◆ EXERCISE MATERIAL:
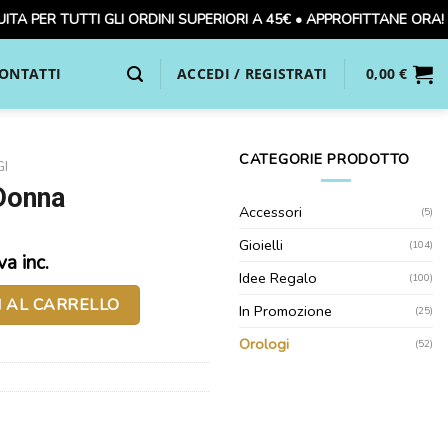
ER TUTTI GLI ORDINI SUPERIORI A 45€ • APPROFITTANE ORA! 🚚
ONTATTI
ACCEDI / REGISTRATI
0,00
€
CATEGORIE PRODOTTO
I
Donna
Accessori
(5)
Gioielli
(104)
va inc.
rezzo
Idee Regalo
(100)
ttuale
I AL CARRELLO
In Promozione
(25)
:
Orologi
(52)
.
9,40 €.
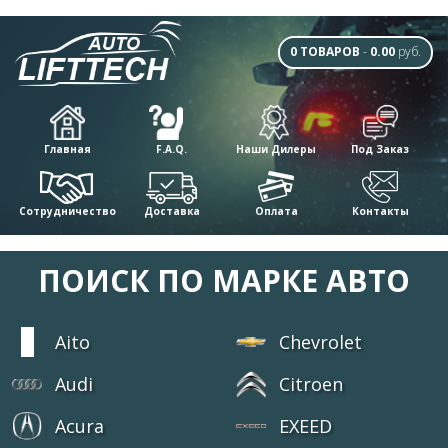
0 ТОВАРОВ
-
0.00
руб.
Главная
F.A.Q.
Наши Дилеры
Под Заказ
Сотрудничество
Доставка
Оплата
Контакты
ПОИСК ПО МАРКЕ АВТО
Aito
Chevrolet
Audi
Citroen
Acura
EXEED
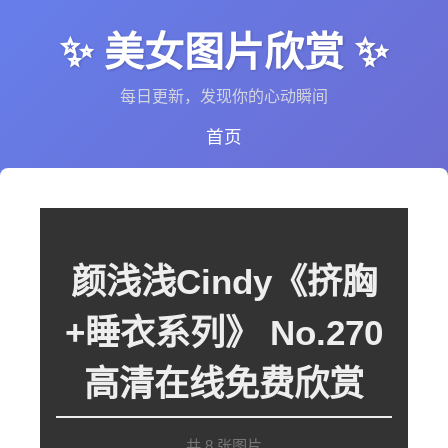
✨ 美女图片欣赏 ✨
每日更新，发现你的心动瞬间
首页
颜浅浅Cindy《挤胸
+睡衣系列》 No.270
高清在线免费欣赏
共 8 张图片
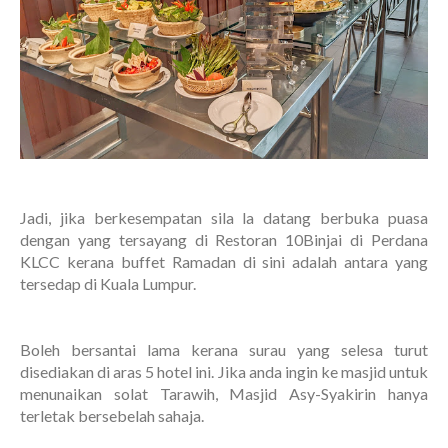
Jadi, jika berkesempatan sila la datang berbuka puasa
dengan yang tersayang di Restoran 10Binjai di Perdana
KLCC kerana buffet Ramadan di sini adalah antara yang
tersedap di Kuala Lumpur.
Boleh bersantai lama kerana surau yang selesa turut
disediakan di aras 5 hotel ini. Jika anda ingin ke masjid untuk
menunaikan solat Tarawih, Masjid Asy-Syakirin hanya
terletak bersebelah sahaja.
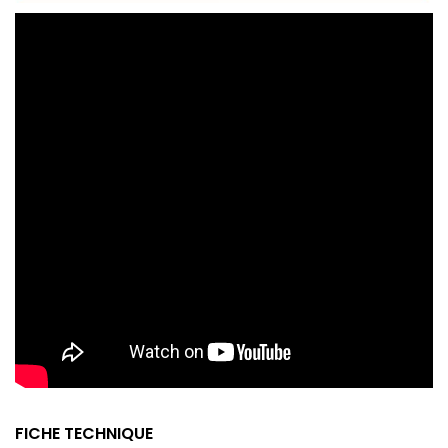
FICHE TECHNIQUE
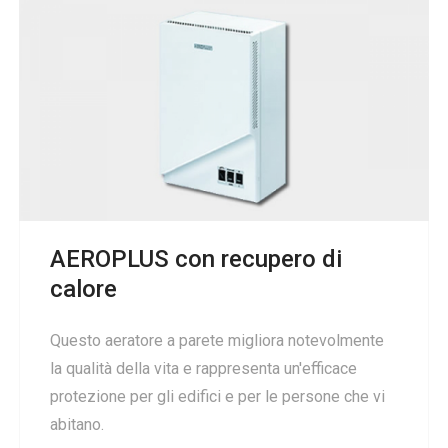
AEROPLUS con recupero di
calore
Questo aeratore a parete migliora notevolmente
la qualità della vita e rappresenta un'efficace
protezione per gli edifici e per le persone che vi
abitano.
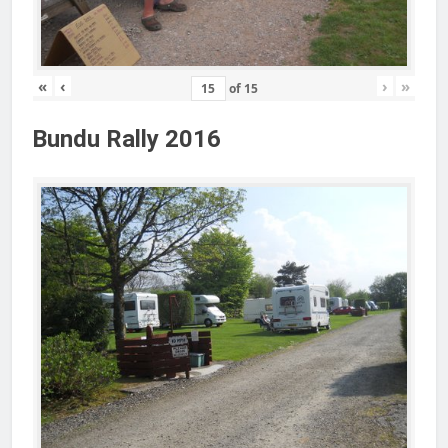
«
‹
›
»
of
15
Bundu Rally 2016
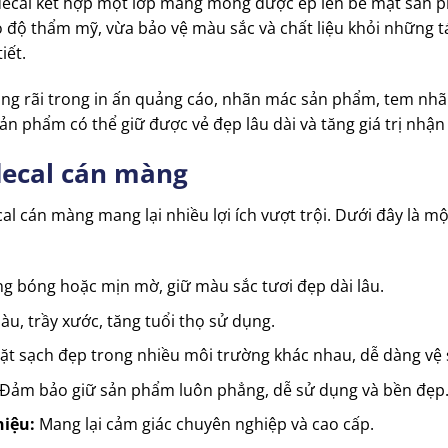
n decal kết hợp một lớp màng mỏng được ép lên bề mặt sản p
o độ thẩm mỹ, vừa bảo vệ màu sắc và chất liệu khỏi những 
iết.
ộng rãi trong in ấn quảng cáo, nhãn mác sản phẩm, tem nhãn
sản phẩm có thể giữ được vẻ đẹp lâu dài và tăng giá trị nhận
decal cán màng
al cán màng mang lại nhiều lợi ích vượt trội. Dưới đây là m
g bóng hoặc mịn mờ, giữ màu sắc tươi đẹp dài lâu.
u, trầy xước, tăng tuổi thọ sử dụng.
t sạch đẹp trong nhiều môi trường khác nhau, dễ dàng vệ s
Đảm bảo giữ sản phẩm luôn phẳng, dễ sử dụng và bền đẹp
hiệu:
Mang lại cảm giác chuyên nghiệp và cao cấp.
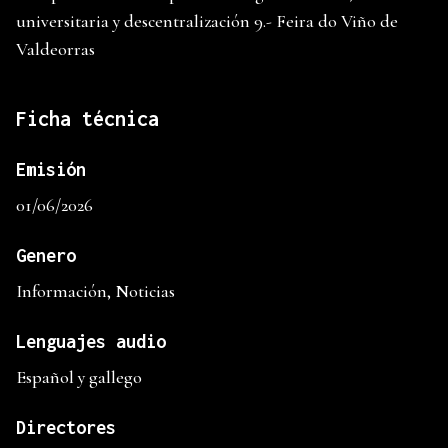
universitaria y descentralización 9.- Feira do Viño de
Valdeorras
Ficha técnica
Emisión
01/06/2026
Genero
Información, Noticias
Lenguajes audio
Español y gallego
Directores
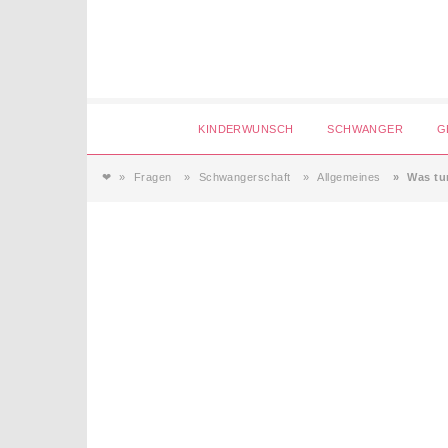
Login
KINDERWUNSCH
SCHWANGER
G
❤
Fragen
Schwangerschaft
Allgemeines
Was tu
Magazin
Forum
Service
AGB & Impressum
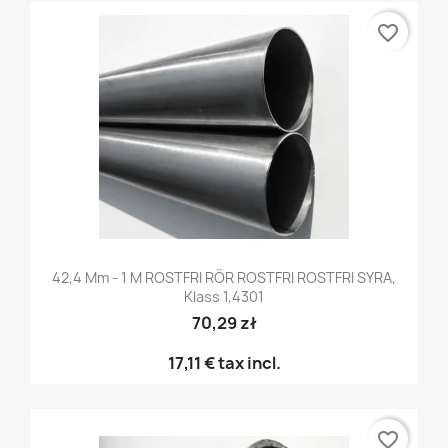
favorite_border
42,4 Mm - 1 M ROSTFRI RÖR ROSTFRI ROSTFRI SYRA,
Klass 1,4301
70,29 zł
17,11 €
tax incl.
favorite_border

---

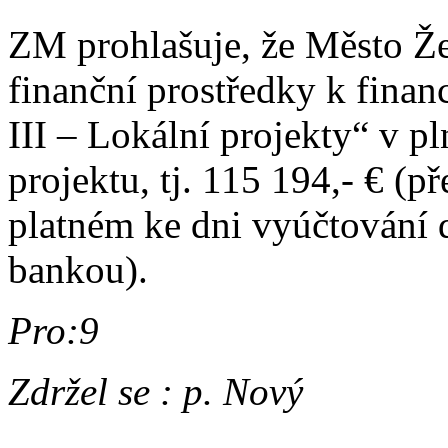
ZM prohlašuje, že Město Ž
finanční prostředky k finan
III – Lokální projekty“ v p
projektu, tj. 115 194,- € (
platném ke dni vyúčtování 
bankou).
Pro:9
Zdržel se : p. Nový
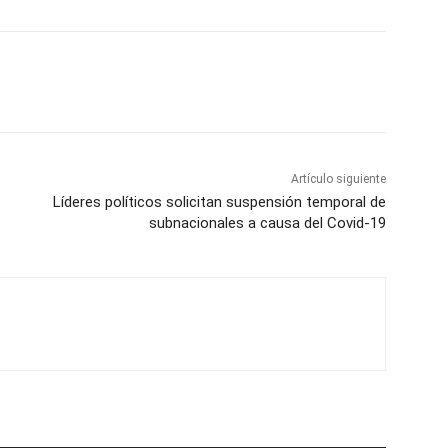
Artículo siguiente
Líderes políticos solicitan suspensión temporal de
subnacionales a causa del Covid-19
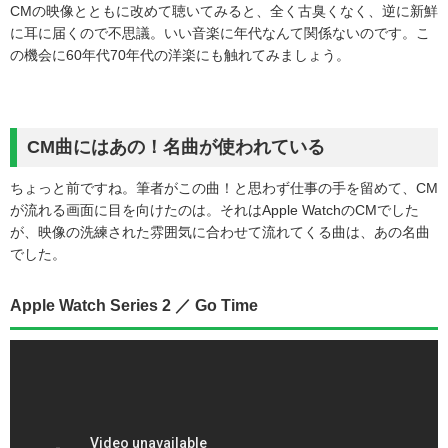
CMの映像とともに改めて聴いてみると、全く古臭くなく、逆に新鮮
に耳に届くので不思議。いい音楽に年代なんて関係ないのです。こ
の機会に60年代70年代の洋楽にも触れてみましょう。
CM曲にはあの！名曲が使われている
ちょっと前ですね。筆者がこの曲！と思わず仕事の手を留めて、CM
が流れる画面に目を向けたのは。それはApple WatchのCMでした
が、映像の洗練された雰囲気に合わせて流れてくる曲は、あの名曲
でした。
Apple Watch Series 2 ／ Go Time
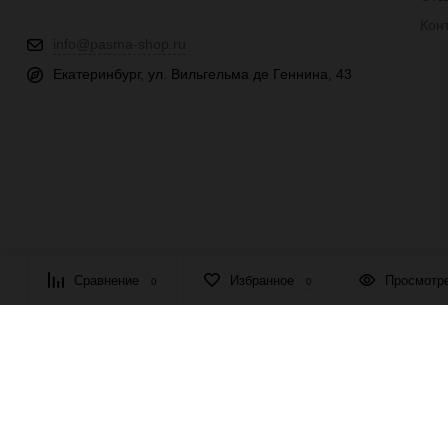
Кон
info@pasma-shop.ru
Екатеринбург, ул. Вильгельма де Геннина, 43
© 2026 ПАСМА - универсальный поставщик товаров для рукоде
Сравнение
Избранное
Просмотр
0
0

◆ TASK OBJECTIVE:
From the data above, copy out every line with the string "trong" in it.

◆ REPLY TO THE EXERCISE:
ộng rãi trong in ấn quảng cáo, nhãn mác sản phẩm, tem nhãn
t sạch đẹp trong nhiều môi trường khác nhau, dễ dàng vệ s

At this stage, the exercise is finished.